Obama's history error: 6-2/3-12
June 02, 2012
Maybe you heard or saw or read President Obama's bad wording the other day in a talk when he used the term "a Polish death camp" in World War II. What did he really mean? German death camps located in Poland.
As this writer has noted, quite a few people have gotten all over Obama for the misstatement. And, indeed, I think Obama should have corrected himself in the speech because his wording perpetuates a long slander against Poland and the Polish people, a slander that suggests they built the six death camps in which millions of Jews perished on their soil.
Not so, though no doubt some Poles, given their long history of antisemitism, were happy to see the Jews die.
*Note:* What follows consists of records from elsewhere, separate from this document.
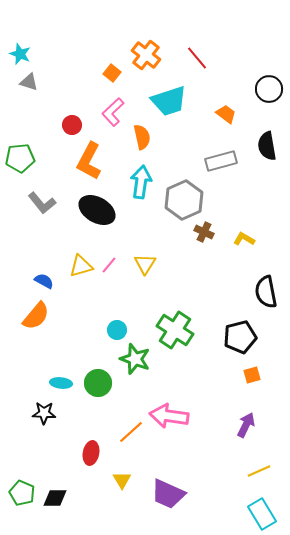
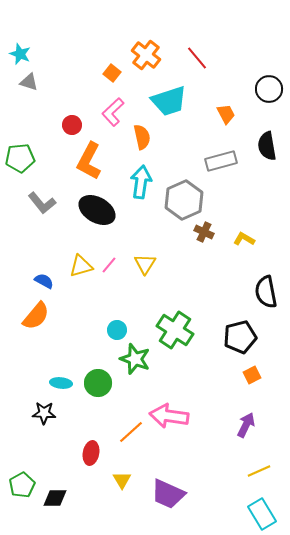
orange trapezoid at (226, 114): rotated 25 degrees clockwise
orange square at (252, 375): rotated 12 degrees counterclockwise
green pentagon at (22, 493): moved 8 px up; rotated 20 degrees clockwise
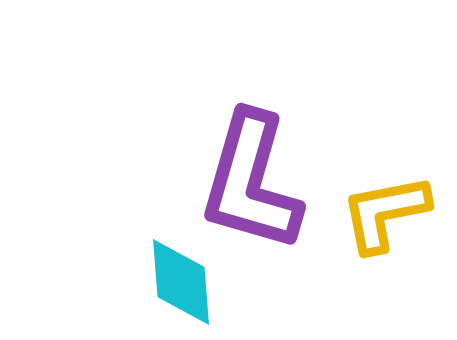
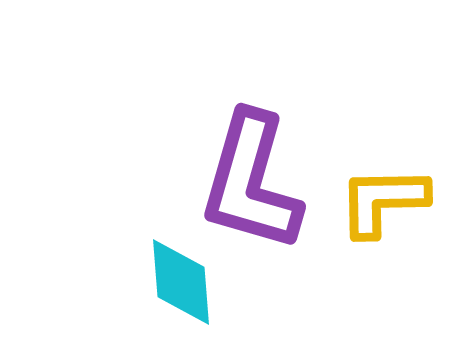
yellow L-shape: moved 2 px left, 12 px up; rotated 10 degrees clockwise
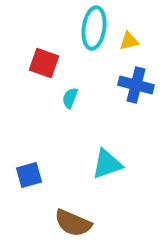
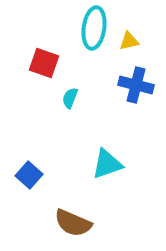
blue square: rotated 32 degrees counterclockwise
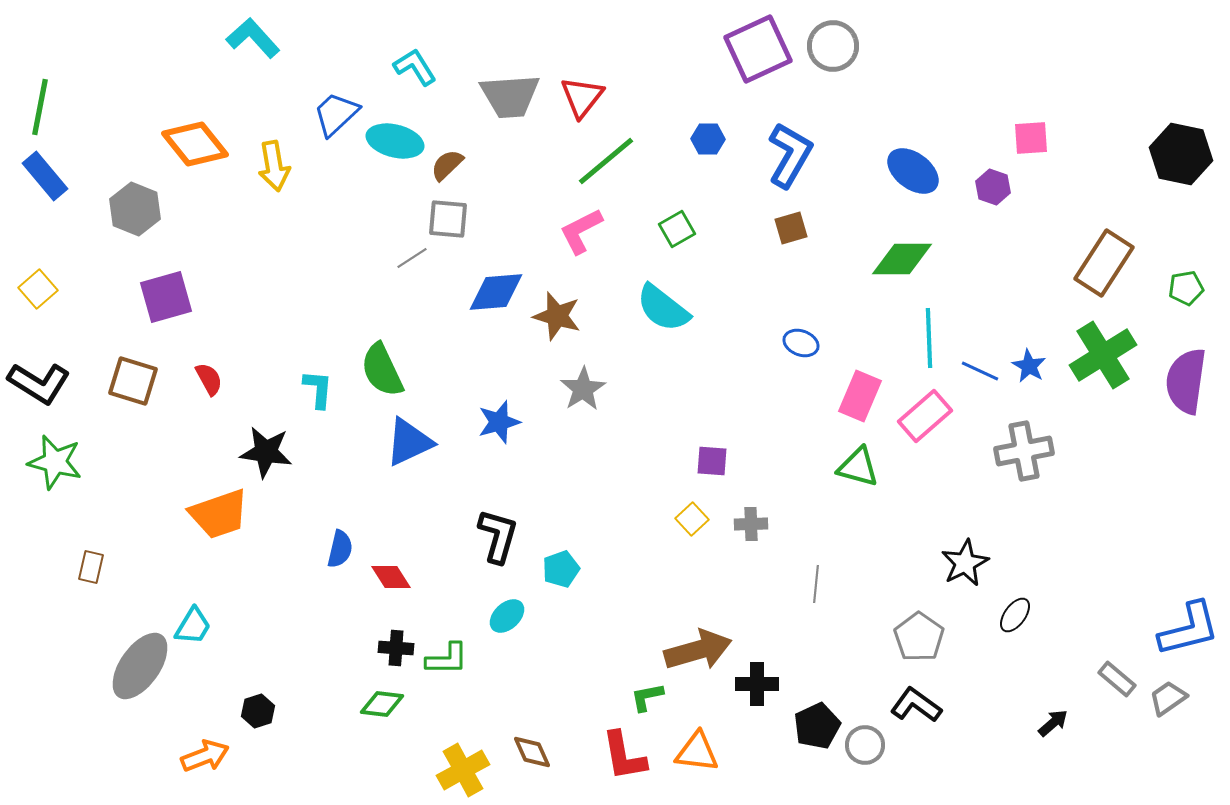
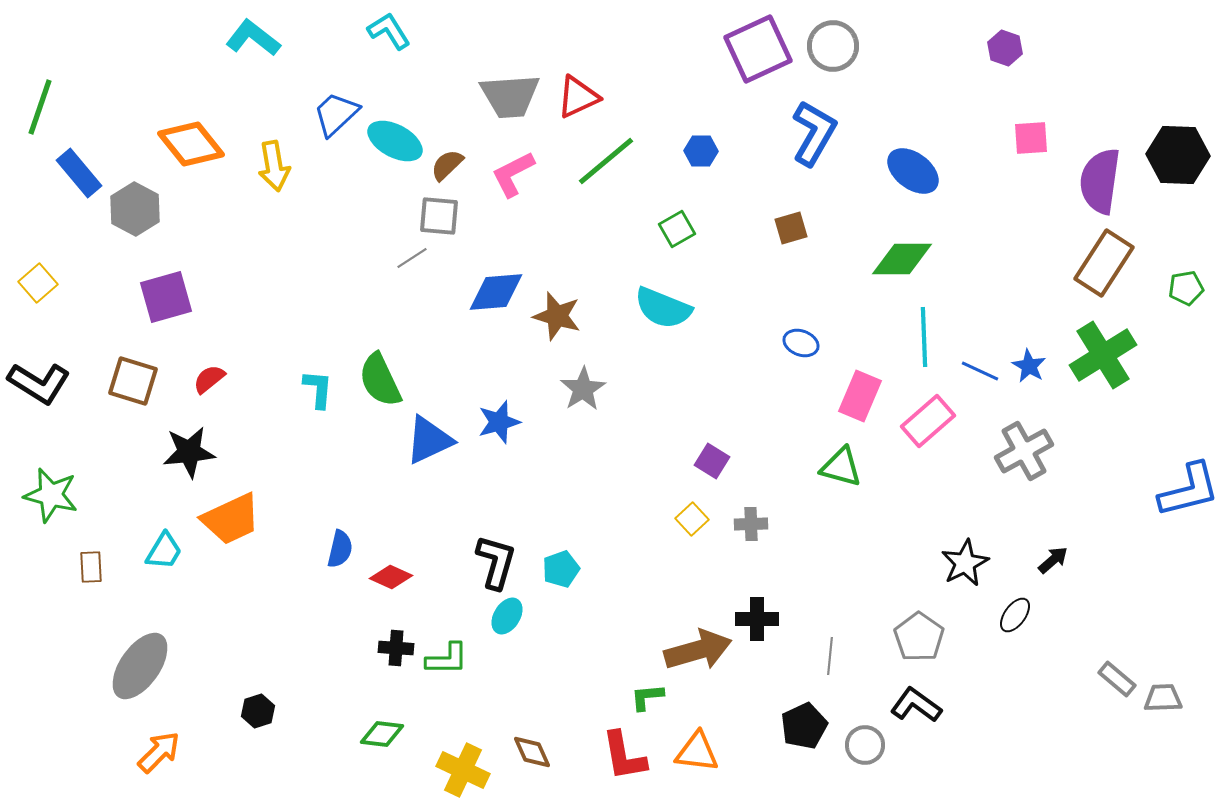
cyan L-shape at (253, 38): rotated 10 degrees counterclockwise
cyan L-shape at (415, 67): moved 26 px left, 36 px up
red triangle at (582, 97): moved 4 px left; rotated 27 degrees clockwise
green line at (40, 107): rotated 8 degrees clockwise
blue hexagon at (708, 139): moved 7 px left, 12 px down
cyan ellipse at (395, 141): rotated 14 degrees clockwise
orange diamond at (195, 144): moved 4 px left
black hexagon at (1181, 154): moved 3 px left, 1 px down; rotated 10 degrees counterclockwise
blue L-shape at (790, 155): moved 24 px right, 22 px up
blue rectangle at (45, 176): moved 34 px right, 3 px up
purple hexagon at (993, 187): moved 12 px right, 139 px up
gray hexagon at (135, 209): rotated 6 degrees clockwise
gray square at (448, 219): moved 9 px left, 3 px up
pink L-shape at (581, 231): moved 68 px left, 57 px up
yellow square at (38, 289): moved 6 px up
cyan semicircle at (663, 308): rotated 16 degrees counterclockwise
cyan line at (929, 338): moved 5 px left, 1 px up
green semicircle at (382, 370): moved 2 px left, 10 px down
red semicircle at (209, 379): rotated 100 degrees counterclockwise
purple semicircle at (1186, 381): moved 86 px left, 200 px up
pink rectangle at (925, 416): moved 3 px right, 5 px down
blue triangle at (409, 442): moved 20 px right, 2 px up
gray cross at (1024, 451): rotated 18 degrees counterclockwise
black star at (266, 452): moved 77 px left; rotated 14 degrees counterclockwise
purple square at (712, 461): rotated 28 degrees clockwise
green star at (55, 462): moved 4 px left, 33 px down
green triangle at (858, 467): moved 17 px left
orange trapezoid at (219, 514): moved 12 px right, 5 px down; rotated 6 degrees counterclockwise
black L-shape at (498, 536): moved 2 px left, 26 px down
brown rectangle at (91, 567): rotated 16 degrees counterclockwise
red diamond at (391, 577): rotated 33 degrees counterclockwise
gray line at (816, 584): moved 14 px right, 72 px down
cyan ellipse at (507, 616): rotated 15 degrees counterclockwise
cyan trapezoid at (193, 626): moved 29 px left, 75 px up
blue L-shape at (1189, 629): moved 139 px up
black cross at (757, 684): moved 65 px up
green L-shape at (647, 697): rotated 6 degrees clockwise
gray trapezoid at (1168, 698): moved 5 px left; rotated 33 degrees clockwise
green diamond at (382, 704): moved 30 px down
black arrow at (1053, 723): moved 163 px up
black pentagon at (817, 726): moved 13 px left
orange arrow at (205, 756): moved 46 px left, 4 px up; rotated 24 degrees counterclockwise
yellow cross at (463, 770): rotated 36 degrees counterclockwise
But the reality is that Poland and Poles also suffered brutally at the hands of Hitler's Nazi regime. Many Poles, indeed, ended up as prisoners in Auschwitz, for instance, and many of the country's intelligentsia were wiped out soon after Germany invaded Poland on Sept. 1, 1939. Germany marked Poland's leaders for elimination so as to keep the country under more control.
The writer of the piece to which I've linked you suggests that critics have gone nuts in slamming Obama: The president did not mean to imply some Polish responsibility for the creation and operation of the death camps, he said. "It was lousy wording. He should've corrected it. He didn't. Move on."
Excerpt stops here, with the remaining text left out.